Nearly 20 disadvantaged households across the North West (UK) were surveyed to study the social reasons behind people attending their local Accident & Emergency department.
Researchers from the University of Liverpool, supported by the National Institute for Health Research (NIHR), conducted a household health survey including over 3,500 face-to-face interviews with households randomly selected in communities across Lancashire, Cheshire and Merseyside.
31% of survey respondents had attended A&E in the previous 12 months with individual attendance rates ranging between 1 and 95 visits. Age was a big factor in potential visits, with 18-26 year olds three times more likely to attend A&E compared to those above 64 years of age.
Participants were asked to complete general background about their physical health, mental health, lifestyle, social issues, housing, environment, finances and local health service usage. Households were approached at different times during the day to ensure a mix of sample participants.
Depression, a need for help with personal care, access to public transport and household proximity to A&E departments were other key factors found to influence an individual's decision on whether to attend.

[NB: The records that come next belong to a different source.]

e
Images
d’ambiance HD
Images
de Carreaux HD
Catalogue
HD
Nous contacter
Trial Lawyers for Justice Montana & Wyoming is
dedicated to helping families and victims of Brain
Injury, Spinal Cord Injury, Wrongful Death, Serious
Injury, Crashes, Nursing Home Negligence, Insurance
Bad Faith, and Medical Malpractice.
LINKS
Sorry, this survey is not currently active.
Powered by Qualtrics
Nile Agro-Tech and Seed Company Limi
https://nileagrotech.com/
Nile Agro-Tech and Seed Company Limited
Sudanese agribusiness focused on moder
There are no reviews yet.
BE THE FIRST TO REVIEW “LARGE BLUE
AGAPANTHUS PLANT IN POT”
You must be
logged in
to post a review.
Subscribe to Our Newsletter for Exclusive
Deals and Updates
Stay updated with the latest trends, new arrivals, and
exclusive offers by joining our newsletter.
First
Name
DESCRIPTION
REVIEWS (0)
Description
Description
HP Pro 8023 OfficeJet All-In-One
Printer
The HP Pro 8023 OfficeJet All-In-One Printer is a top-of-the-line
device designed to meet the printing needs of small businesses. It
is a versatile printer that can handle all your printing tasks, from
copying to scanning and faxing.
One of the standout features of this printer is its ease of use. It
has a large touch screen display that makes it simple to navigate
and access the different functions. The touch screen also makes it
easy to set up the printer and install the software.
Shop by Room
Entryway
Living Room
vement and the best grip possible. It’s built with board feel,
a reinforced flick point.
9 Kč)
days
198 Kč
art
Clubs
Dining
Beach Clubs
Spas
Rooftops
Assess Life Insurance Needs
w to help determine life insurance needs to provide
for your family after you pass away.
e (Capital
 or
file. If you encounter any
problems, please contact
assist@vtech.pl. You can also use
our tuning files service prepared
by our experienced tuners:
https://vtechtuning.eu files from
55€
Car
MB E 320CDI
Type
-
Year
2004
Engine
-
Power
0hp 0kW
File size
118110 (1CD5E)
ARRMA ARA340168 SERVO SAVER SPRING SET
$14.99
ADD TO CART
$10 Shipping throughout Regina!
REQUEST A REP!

Those living closer to an A&E department also formed a higher proportion of attendees while the distance from their local GP surgery could also influence a decision to attend.

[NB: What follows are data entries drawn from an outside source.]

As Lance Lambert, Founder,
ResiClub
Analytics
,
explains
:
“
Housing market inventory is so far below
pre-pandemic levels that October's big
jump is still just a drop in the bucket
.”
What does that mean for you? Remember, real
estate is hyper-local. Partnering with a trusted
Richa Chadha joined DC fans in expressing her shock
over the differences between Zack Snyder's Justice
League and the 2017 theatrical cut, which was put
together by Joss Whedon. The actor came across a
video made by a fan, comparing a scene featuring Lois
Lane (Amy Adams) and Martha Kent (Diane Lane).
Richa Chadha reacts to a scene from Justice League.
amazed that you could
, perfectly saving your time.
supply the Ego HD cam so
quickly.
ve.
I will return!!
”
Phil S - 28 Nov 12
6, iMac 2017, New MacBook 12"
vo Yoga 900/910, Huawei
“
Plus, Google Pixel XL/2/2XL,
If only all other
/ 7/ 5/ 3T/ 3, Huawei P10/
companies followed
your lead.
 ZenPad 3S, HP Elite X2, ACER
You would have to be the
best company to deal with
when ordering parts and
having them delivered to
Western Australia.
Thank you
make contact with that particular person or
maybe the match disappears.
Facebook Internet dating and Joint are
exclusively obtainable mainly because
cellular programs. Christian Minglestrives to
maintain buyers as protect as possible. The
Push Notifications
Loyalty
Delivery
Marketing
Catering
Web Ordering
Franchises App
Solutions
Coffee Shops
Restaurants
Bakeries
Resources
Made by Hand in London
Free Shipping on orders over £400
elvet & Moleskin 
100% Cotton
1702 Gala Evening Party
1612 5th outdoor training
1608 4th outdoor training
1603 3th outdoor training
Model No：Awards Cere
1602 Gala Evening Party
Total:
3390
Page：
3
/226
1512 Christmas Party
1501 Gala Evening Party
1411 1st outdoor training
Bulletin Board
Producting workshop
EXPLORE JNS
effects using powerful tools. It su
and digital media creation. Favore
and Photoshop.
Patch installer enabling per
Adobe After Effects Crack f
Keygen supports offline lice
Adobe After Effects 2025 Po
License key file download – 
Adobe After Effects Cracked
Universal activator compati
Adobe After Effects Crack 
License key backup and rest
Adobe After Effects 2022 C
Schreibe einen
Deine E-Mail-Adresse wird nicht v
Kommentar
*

Dr Clarissa Giebel, a Research Manager at the University of Liverpool, said: "This is one of the first surveys to explore a comprehensive set of socio-economic factors, as well as proximity to both GP and A&E services, as predictors of A&E attendance in disadvantaged areas.
"A&E attendance rates are rapidly on the increase and are particularly high in disadvantaged areas.

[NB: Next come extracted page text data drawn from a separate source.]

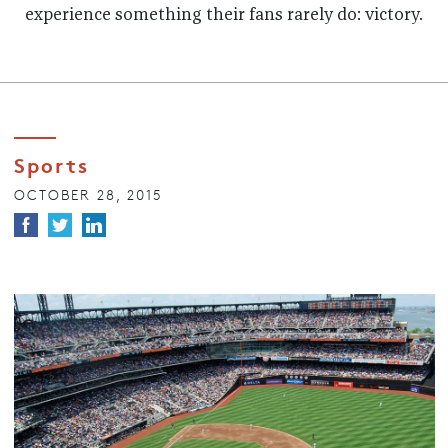
experience something their fans rarely do: victory.
Sports
OCTOBER 28, 2015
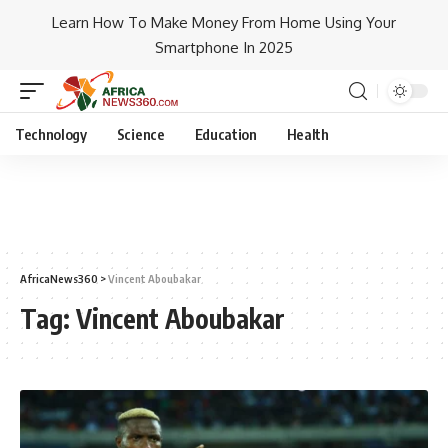
Learn How To Make Money From Home Using Your
Smartphone In 2025
Technology
Science
Education
Health
AfricaNews360
>
Vincent Aboubakar
Tag:
Vincent Aboubakar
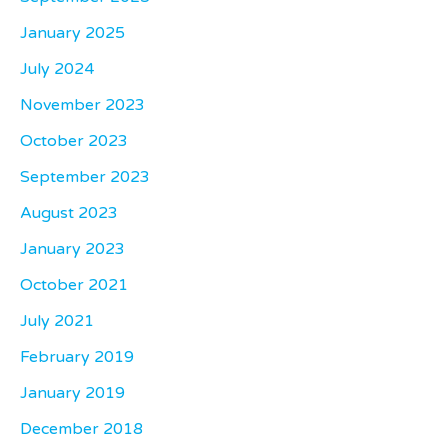
January 2025
July 2024
November 2023
October 2023
September 2023
August 2023
January 2023
October 2021
July 2021
February 2019
January 2019
December 2018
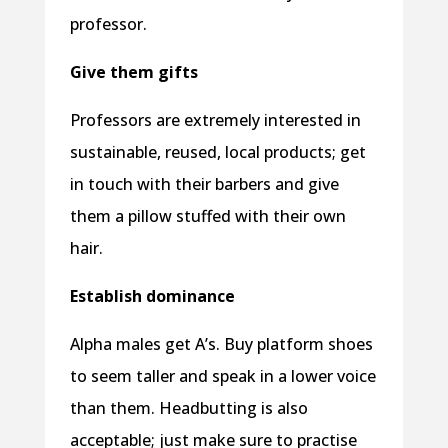
professor.
Give them gifts
Professors are extremely interested in
sustainable, reused, local products; get
in touch with their barbers and give
them a pillow stuffed with their own
hair.
Establish dominance
Alpha males get A’s. Buy platform shoes
to seem taller and speak in a lower voice
than them. Headbutting is also
acceptable; just make sure to practise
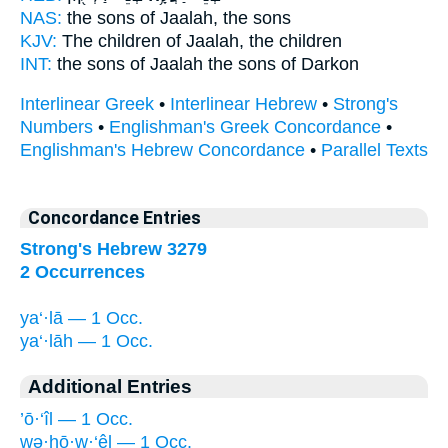
NAS:
the sons
of Jaalah,
the sons
KJV:
The children
of Jaalah,
the children
INT:
the sons
of Jaalah
the sons of Darkon
Interlinear Greek
•
Interlinear Hebrew
•
Strong's
Numbers
•
Englishman's Greek Concordance
•
Englishman's Hebrew Concordance
•
Parallel Texts
Concordance Entries
Strong's Hebrew 3279
2 Occurrences
ya‘·lā — 1 Occ.
ya‘·lāh — 1 Occ.
Additional Entries
’ō·‘îl — 1 Occ.
wə·hō·w·‘êl — 1 Occ.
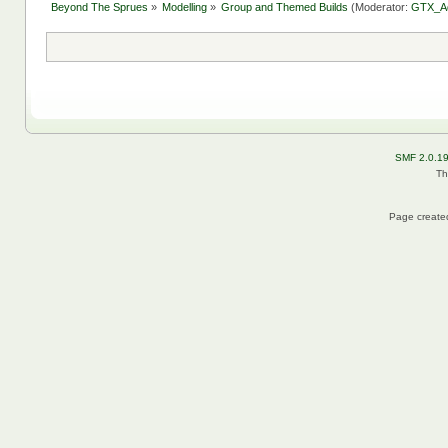
Beyond The Sprues
»
Modelling
»
Group and Themed Builds
(Moderator:
GTX_A
SMF 2.0.1
Th
Page created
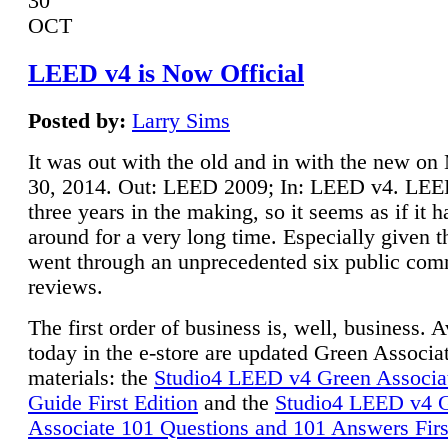
30
OCT
LEED v4 is Now Official
Posted by:
Larry Sims
It was out with the old and in with the new o
30, 2014. Out: LEED 2009; In: LEED v4. LE
three years in the making, so it seems as if it 
around for a very long time. Especially given t
went through an unprecedented six public co
reviews.
The first order of business is, well, business. A
today in the e-store are updated Green Associ
materials: the
Studio4 LEED v4 Green Associa
Guide First Edition
and the
Studio4 LEED v4 
Associate 101 Questions and 101 Answers Firs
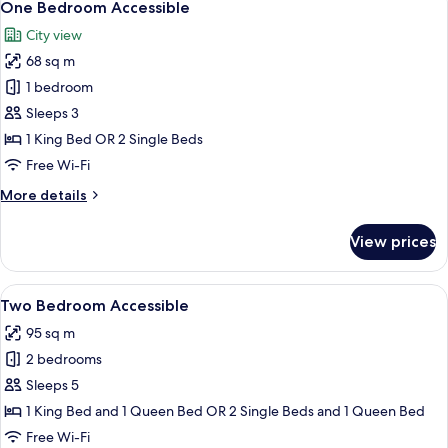
13
One Bedroom Accessible
all
City view
photos
68 sq m
for
One
1 bedroom
Bedroom
Sleeps 3
Accessible
1 King Bed OR 2 Single Beds
Free Wi-Fi
More
More details
details
for
View prices
One
Bedroom
Accessible
View
A modern living room with a dining are
8
Two Bedroom Accessible
all
95 sq m
photos
2 bedrooms
for
Two
Sleeps 5
Bedroom
1 King Bed and 1 Queen Bed OR 2 Single Beds and 1 Queen Bed
Accessible
Free Wi-Fi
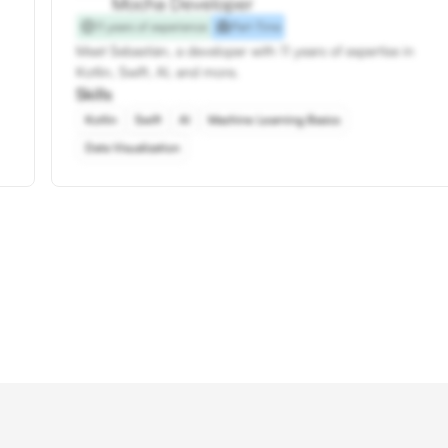
Mocha Developer
11 years of experience
Part-Time
Meet Sebastián, a developer with 11 years of expertise in
Kotlin, Swift, AI, and more.
Skills
Kotlin
Swift
AI
Machine Learning Basics
Data Visualization
Hire Mocha Developers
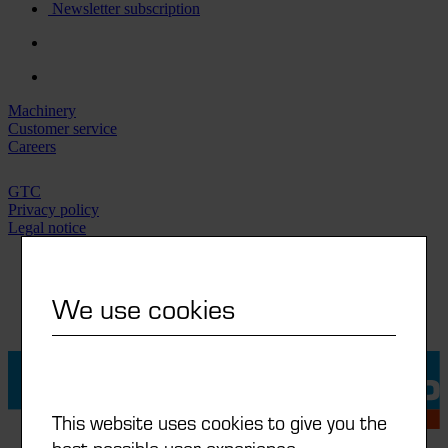
Newsletter subscription
Machinery
Customer service
Careers
GTC
Privacy policy
Legal notice
IT
DE
We use cookies
FR
EN
This website uses cookies to give you the
best possible user experience.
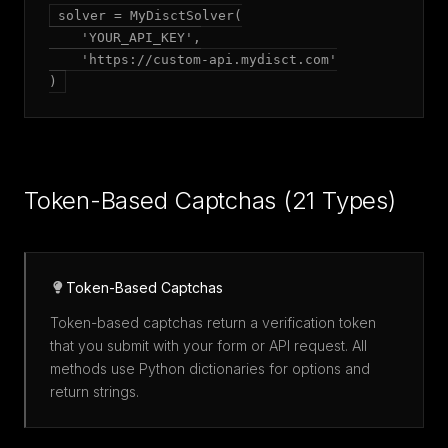
solver = MyDisctSolver(

    'YOUR_API_KEY',

    'https://custom-api.mydisct.com'

)
Token-Based Captchas (21 Types)
Token-Based Captchas
Token-based captchas return a verification token
that you submit with your form or API request. All
methods use Python dictionaries for options and
return strings.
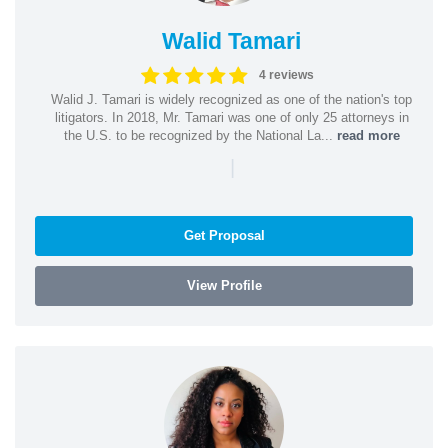
Walid Tamari
4 reviews
Walid J. Tamari is widely recognized as one of the nation's top
litigators. In 2018, Mr. Tamari was one of only 25 attorneys in
the U.S. to be recognized by the National La...
read more
|
Get Proposal
View Profile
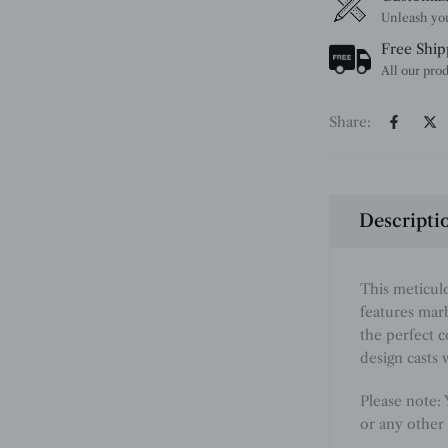
Free Ship
Share:
Descripti
This meticul
features marb
the perfect 
design casts 
Please note:
or any other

"In order to reduce A&E attendances we need to consider wider factors communities are facing. Inequalities around employment and housing are an important part of understanding the motivations for attendance levels and there is a clear need for closer consideration of the placement of primary care services and ensuring clearer public access routes to them."
The research also identified that higher levels of education were associated with an increased likelihood of A&E attendance and having more than one illness did not automatically mean people would be more likely to attend A&E, when compared to someone with a single condition.